TASK DIRECTIONS - Copy exactly the lines from the one containing "5. Click Create" through the last line of the records below, including both, and leave out any pictures.

##### EXERCISE MATERIALS

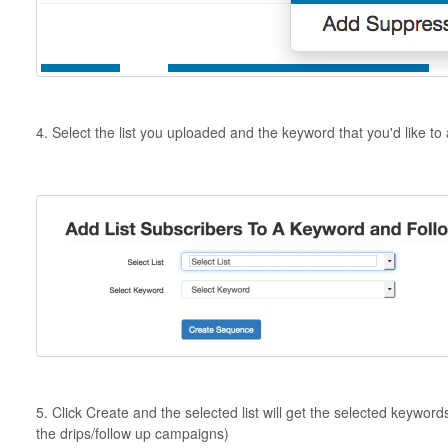
4. Select the list you uploaded and the keyword that you'd like to 
5. Click Create and the selected list will get the selected keywor
the drips/follow up campaigns)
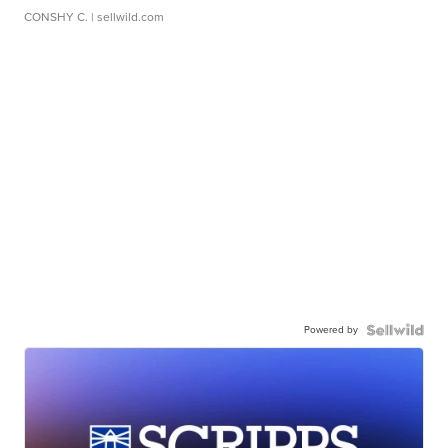
CONSHY C.
| sellwild.com
Powered by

##########

FINISHED TASK -
5. Click Create and the selected list will get the selected keywor
the drips/follow up campaigns)
CONSHY C.
| sellwild.com
Powered by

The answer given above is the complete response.